Some of these chemicals are more likely to stay in the fracking water or leach into the ground water, and many of the chemicals used are more likely to vaporize and get into the airshed.

Of those identified, around 37% are classified as endocrine disruptors, meaning they can act like or interfere with hormones; hormones control everything from growth and development to brain function and fertility and act at the parts per trillion level (a drop in 20 Olympic size swimming pools).

Recent information from studies of the ground and surface waterin the highly fracked areas of Colorado showed contamination of water with chemicals that mimic and/or hinder both male and female hormones.

Importantly, a review of literature by Dr. Ellen Webb of the Centre for Environmental Health in New York warns of the developmental and reproductive risks associated with chemicals used in fracking; toluene exposure may cause reduced fertility, particles in the air associated with gas development are associated with premature birth and low birth weight.

Moreover, researchers at Yale have found that of the relatively low number of compounds (240) for which there was information, about 103 were associated with reproductive toxicity, 95 with developmental toxicity, and 41 were both.

It is important to note that even when we have information on these chemicals, there is still little understanding of how they work together in complex environments.

Further, another study which look at over 124 000 people showed that expectant mothers living within 10 miles of a natural gas well were more likely to have defects including heart and neural defects.

Long term perspectives of high intensity oil and a gas development in Texas find an association between air pollution in these regions, including benzene levels, and childhood cancers.
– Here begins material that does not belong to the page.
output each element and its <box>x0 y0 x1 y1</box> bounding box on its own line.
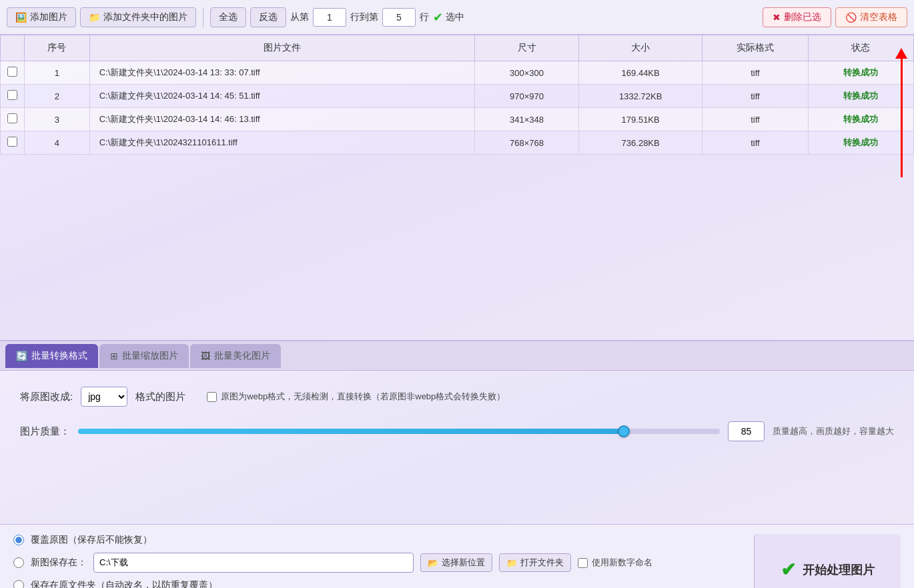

Because children are more susceptible to hormone disruption before and after birth, high density fracking in Northern B.C. is worrying for the health and development of those populations. It is too early to make direct links of cause, but as evidence accumulates, shouldn’t we be taking the precautionary principle?

If an activity has suspected harmful consequences, providing proof that it is safe should fall on companies.

In B.C., disposal of waste water used from fracking, which can contain natural occurring radioactive material, cancer-causing chemicals, and toxic metals like lead and arsenic, is usually disposed of by injecting it into old wells.

The University of Victoria Environmental Law program says regulations are very weak. Monitoring of contaminated waste water is not required, nor is baseline analysis of surface water before a project nor does B.C. seem to require much monitoring of the workings of fracking projects, which is extremely worrying.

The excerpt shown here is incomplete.